==== SOURCE MATERIAL ====

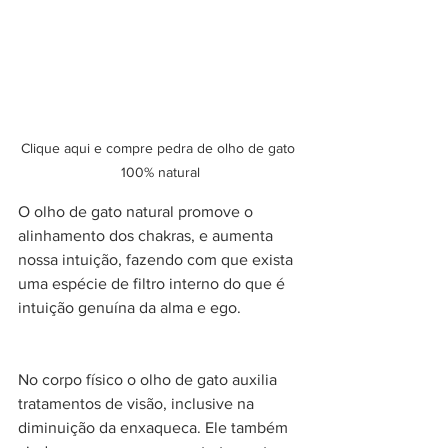
Clique aqui e compre pedra de olho de gato 
100% natural
O olho de gato natural promove o 
alinhamento dos chakras, e aumenta 
nossa intuição, fazendo com que exista 
uma espécie de filtro interno do que é 
intuição genuína da alma e ego. 
No corpo físico o olho de gato auxilia 
tratamentos de visão, inclusive na 
diminuição da enxaqueca. Ele também 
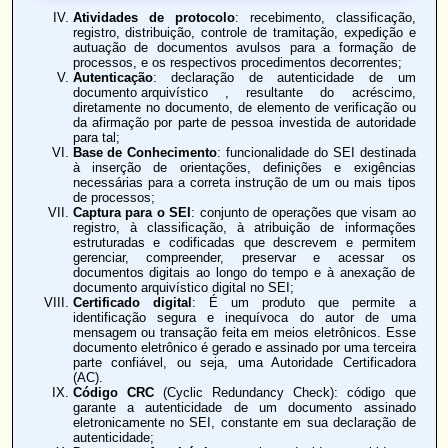
Atividades de protocolo
: recebimento, classificação,
registro, distribuição, controle de tramitação, expedição e
autuação de documentos avulsos para a formação de
processos, e os respectivos procedimentos decorrentes;
Autenticação
: declaração de autenticidade de um
documento arquivístico
, resultante do acréscimo,
diretamente no documento, de elemento de verificação ou
da afirmação por parte de pessoa investida de autoridade
para tal;
Base de Conhecimento
: funcionalidade do SEI destinada
à inserção de orientações, definições e exigências
necessárias para a correta instrução de um ou mais tipos
de processos;
Captura para o SEI
: conjunto de operações que visam ao
registro, à classificação, à atribuição de informações
estruturadas e codificadas que descrevem e permitem
gerenciar, compreender, preservar e acessar os
documentos digitais ao longo do tempo e à anexação de
documento arquivístico digital no SEI;
Certificado digital
: É um produto que permite a
identificação segura e inequívoca do autor de uma
mensagem ou transação feita em meios eletrônicos. Esse
documento eletrônico é gerado e assinado por uma terceira
parte confiável, ou seja, uma Autoridade Certificadora
(AC).
Código CRC
(Cyclic Redundancy Check): código que
garante a autenticidade de um documento assinado
eletronicamente no SEI, constante em sua declaração de
autenticidade;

====

Each line of the data that holds "documentos" should be copied.

autuação de documentos avulsos para a formação de
documentos digitais ao longo do tempo e à anexação de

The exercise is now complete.